** Extracted records **

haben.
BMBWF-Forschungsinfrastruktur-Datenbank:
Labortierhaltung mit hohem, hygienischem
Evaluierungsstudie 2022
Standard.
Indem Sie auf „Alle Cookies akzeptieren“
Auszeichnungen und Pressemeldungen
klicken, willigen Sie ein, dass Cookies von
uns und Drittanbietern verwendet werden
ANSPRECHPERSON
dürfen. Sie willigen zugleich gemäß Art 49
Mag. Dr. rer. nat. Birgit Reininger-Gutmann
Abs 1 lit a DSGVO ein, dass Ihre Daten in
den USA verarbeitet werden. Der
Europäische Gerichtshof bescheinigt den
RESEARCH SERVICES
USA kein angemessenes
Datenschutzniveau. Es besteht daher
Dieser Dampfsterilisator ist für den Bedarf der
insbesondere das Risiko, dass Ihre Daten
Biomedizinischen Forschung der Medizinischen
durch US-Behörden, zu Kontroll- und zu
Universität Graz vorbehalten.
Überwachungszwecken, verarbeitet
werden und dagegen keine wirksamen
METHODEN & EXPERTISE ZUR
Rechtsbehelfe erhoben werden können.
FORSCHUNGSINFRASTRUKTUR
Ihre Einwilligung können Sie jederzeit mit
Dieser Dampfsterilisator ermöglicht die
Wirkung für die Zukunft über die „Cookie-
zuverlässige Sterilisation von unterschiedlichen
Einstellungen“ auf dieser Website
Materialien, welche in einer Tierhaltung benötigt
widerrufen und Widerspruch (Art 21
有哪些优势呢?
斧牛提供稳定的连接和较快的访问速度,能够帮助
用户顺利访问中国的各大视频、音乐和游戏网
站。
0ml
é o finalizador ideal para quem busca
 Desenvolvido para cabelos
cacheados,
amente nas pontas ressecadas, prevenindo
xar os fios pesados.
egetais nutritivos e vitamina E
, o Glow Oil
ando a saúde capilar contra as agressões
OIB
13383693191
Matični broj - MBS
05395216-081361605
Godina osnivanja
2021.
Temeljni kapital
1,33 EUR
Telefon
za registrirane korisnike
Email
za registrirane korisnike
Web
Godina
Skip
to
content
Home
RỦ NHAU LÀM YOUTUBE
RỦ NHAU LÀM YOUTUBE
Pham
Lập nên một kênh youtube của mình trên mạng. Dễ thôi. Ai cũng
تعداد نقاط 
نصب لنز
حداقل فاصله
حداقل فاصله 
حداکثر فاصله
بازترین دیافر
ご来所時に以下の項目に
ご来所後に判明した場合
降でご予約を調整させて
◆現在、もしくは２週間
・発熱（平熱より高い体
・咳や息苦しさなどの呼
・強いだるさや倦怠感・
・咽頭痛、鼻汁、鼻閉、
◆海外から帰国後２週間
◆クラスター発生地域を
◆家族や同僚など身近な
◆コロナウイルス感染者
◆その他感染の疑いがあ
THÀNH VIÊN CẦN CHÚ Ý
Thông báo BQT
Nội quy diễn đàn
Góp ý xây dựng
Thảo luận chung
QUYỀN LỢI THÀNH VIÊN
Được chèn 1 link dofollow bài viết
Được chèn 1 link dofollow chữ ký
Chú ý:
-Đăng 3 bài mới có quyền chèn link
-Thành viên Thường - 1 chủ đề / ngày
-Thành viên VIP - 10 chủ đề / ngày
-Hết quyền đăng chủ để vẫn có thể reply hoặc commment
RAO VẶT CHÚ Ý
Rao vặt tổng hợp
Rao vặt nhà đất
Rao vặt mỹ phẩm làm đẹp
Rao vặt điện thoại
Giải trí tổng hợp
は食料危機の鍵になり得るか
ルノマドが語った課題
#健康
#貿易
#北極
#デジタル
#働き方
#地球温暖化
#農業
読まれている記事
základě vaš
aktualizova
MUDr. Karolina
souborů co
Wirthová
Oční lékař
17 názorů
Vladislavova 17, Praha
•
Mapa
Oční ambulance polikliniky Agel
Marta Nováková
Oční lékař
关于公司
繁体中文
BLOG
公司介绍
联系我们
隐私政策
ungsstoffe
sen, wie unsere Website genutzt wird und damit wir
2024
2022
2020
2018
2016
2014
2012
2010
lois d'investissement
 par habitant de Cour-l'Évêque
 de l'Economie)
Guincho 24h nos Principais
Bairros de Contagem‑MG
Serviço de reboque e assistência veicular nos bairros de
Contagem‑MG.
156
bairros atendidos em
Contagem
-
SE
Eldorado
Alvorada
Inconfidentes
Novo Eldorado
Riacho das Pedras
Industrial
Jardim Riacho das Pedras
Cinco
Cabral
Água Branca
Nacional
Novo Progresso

** Task item **
Nothing may be dropped or altered. Copy every line above.

** Answer section **
haben.
BMBWF-Forschungsinfrastruktur-Datenbank:
Labortierhaltung mit hohem, hygienischem
Evaluierungsstudie 2022
Standard.
Indem Sie auf „Alle Cookies akzeptieren“
Auszeichnungen und Pressemeldungen
klicken, willigen Sie ein, dass Cookies von
uns und Drittanbietern verwendet werden
ANSPRECHPERSON
dürfen. Sie willigen zugleich gemäß Art 49
Mag. Dr. rer. nat. Birgit Reininger-Gutmann
Abs 1 lit a DSGVO ein, dass Ihre Daten in
den USA verarbeitet werden. Der
Europäische Gerichtshof bescheinigt den
RESEARCH SERVICES
USA kein angemessenes
Datenschutzniveau. Es besteht daher
Dieser Dampfsterilisator ist für den Bedarf der
insbesondere das Risiko, dass Ihre Daten
Biomedizinischen Forschung der Medizinischen
durch US-Behörden, zu Kontroll- und zu
Universität Graz vorbehalten.
Überwachungszwecken, verarbeitet
werden und dagegen keine wirksamen
METHODEN & EXPERTISE ZUR
Rechtsbehelfe erhoben werden können.
FORSCHUNGSINFRASTRUKTUR
Ihre Einwilligung können Sie jederzeit mit
Dieser Dampfsterilisator ermöglicht die
Wirkung für die Zukunft über die „Cookie-
zuverlässige Sterilisation von unterschiedlichen
Einstellungen“ auf dieser Website
Materialien, welche in einer Tierhaltung benötigt
widerrufen und Widerspruch (Art 21
有哪些优势呢?
斧牛提供稳定的连接和较快的访问速度,能够帮助
用户顺利访问中国的各大视频、音乐和游戏网
站。
0ml
é o finalizador ideal para quem busca
 Desenvolvido para cabelos
cacheados,
amente nas pontas ressecadas, prevenindo
xar os fios pesados.
egetais nutritivos e vitamina E
, o Glow Oil
ando a saúde capilar contra as agressões
OIB
13383693191
Matični broj - MBS
05395216-081361605
Godina osnivanja
2021.
Temeljni kapital
1,33 EUR
Telefon
za registrirane korisnike
Email
za registrirane korisnike
Web
Godina
Skip
to
content
Home
RỦ NHAU LÀM YOUTUBE
RỦ NHAU LÀM YOUTUBE
Pham
Lập nên một kênh youtube của mình trên mạng. Dễ thôi. Ai cũng
تعداد نقاط 
نصب لنز
حداقل فاصله
حداقل فاصله 
حداکثر فاصله
بازترین دیافر
ご来所時に以下の項目に
ご来所後に判明した場合
降でご予約を調整させて
◆現在、もしくは２週間
・発熱（平熱より高い体
・咳や息苦しさなどの呼
・強いだるさや倦怠感・
・咽頭痛、鼻汁、鼻閉、
◆海外から帰国後２週間
◆クラスター発生地域を
◆家族や同僚など身近な
◆コロナウイルス感染者
◆その他感染の疑いがあ
THÀNH VIÊN CẦN CHÚ Ý
Thông báo BQT
Nội quy diễn đàn
Góp ý xây dựng
Thảo luận chung
QUYỀN LỢI THÀNH VIÊN
Được chèn 1 link dofollow bài viết
Được chèn 1 link dofollow chữ ký
Chú ý:
-Đăng 3 bài mới có quyền chèn link
-Thành viên Thường - 1 chủ đề / ngày
-Thành viên VIP - 10 chủ đề / ngày
-Hết quyền đăng chủ để vẫn có thể reply hoặc commment
RAO VẶT CHÚ Ý
Rao vặt tổng hợp
Rao vặt nhà đất
Rao vặt mỹ phẩm làm đẹp
Rao vặt điện thoại
Giải trí tổng hợp
は食料危機の鍵になり得るか
ルノマドが語った課題
#健康
#貿易
#北極
#デジタル
#働き方
#地球温暖化
#農業
読まれている記事
základě vaš
aktualizova
MUDr. Karolina
souborů co
Wirthová
Oční lékař
17 názorů
Vladislavova 17, Praha
•
Mapa
Oční ambulance polikliniky Agel
Marta Nováková
Oční lékař
关于公司
繁体中文
BLOG
公司介绍
联系我们
隐私政策
ungsstoffe
sen, wie unsere Website genutzt wird und damit wir
2024
2022
2020
2018
2016
2014
2012
2010
lois d'investissement
 par habitant de Cour-l'Évêque
 de l'Economie)
Guincho 24h nos Principais
Bairros de Contagem‑MG
Serviço de reboque e assistência veicular nos bairros de
Contagem‑MG.
156
bairros atendidos em
Contagem
-
SE
Eldorado
Alvorada
Inconfidentes
Novo Eldorado
Riacho das Pedras
Industrial
Jardim Riacho das Pedras
Cinco
Cabral
Água Branca
Nacional
Novo Progresso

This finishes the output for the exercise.